A considerable part of the collection consists of numerous items from the former Czechoslovakia and the Czech Republic representing unique evidence of the development and state of amphibians and reptile fauna in the country. This material is used by students and researchers in the field of the herpetofauna of the Czech Republic, and many important publications on our amphibian and reptile fauna are based on it.
Material from abroad is primarily the result of diligent collecting and the research of museum curators. In the past, it came chiefly from the accessible areas of the Balkans, the Middle East and North Africa. These days, the major foci are Central and Eastern Europe, the Mediterranean, the Middle East, West Asia, tropical Africa and South America. The creation of a collection of the world’s amphibians and reptiles has been greatly aided by donations from Czech travellers, purchases of private collections and cooperation with zoological gardens.

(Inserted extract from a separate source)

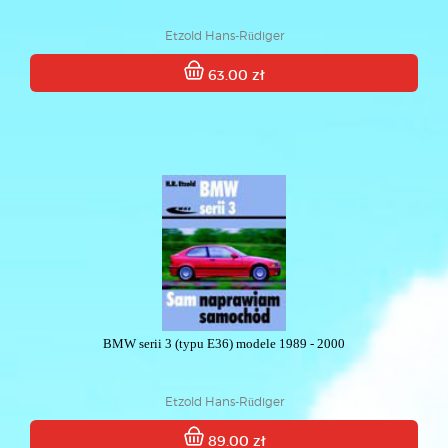
Etzold Hans-Rüdiger
63.00 zł
BMW serii 3 (typu E36) modele 1989 - 2000
Etzold Hans-Rüdiger
89.00 zł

Among the most interesting collection items are the extinct Cape Verde Giant Skink (Chioninia/Macroscincus coctei), a rich collection of the rare and ancient Tuataras (Sphenodon punctatus), and the amphibians and reptiles brought from Africa by E. Holub and from South America by E. S. Vráz. The most valuable is the type material – specimens used for the identification and definition of new species. Along with other accurately defined and recorded documentary material, this is a result of years of research by the herpetological department focusing on the study and protection of the diversity of the world’s amphibians and reptiles.